Pierangelo Summa et son frère jumeau, Massimo, ont grandi, étudié et travaillé à Como, mais ils font partie d’une famille originaire de Casalvieri, un petit village de la « Ciociaria » (en province de Frosinone) au sud de Rome, situé au beau milieu d’un paysage de montagne paisible et sauvage encore aujourd’hui. Donc, tous les étés, la famille Summa se rendait à Casalvieri pour y passer de longues périodes de vacances en pleine liberté. Vis-à-vis de la « ville » moyenne de Como, léchée de l’un de plus beaux lacs d’Italie, Casalvieri représentait la nature dans son état primitif, ancestral.
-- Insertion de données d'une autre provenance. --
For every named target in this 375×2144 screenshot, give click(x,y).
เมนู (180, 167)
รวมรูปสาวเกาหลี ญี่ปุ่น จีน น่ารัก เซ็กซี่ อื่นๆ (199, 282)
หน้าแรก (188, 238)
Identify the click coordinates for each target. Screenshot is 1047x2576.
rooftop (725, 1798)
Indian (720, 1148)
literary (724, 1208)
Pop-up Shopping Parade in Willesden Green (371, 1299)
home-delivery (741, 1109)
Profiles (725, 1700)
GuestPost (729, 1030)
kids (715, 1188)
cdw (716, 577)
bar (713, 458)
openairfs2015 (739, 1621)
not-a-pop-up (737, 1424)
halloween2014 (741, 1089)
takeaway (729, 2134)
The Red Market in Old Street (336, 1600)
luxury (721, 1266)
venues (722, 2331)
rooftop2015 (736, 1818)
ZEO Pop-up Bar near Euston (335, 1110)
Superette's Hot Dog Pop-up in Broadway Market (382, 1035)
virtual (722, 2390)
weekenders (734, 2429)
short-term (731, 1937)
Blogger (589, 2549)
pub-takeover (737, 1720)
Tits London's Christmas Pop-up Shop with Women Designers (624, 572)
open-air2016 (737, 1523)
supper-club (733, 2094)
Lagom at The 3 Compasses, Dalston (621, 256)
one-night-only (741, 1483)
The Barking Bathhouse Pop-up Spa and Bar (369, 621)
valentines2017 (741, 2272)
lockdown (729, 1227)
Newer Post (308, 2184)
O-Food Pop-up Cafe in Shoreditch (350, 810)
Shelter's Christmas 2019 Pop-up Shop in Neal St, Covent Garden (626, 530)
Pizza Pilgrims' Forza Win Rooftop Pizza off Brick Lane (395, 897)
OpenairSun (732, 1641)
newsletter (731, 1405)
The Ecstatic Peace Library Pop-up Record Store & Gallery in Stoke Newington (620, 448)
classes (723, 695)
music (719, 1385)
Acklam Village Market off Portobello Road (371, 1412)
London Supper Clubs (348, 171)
Avec l’affection chaleureuse d’une belle famille traditionnelle, les frères Summa trouvèrent à Casalvieri leurs premières « fiancées ». De sa plus tendre adolescence, Pierangelo y rencontra Mirella, sa cadette de trois ans. Mirella, née à Paris, où elle vivait pendant le reste de l’année avec sa famille qui s’y était récemment installée, parlait depuis toujours un français parfait, sans accent, tout en étant parfaitement bilingue, sa mère lui ayant transmis l’italien et peut-être quelques phrases du dialecte de Ciociaria aussi. En été, l’appel de Casalvieri valait aussi pour la famille de Mirella qui ne manquait pas d’y accourir toutes les années.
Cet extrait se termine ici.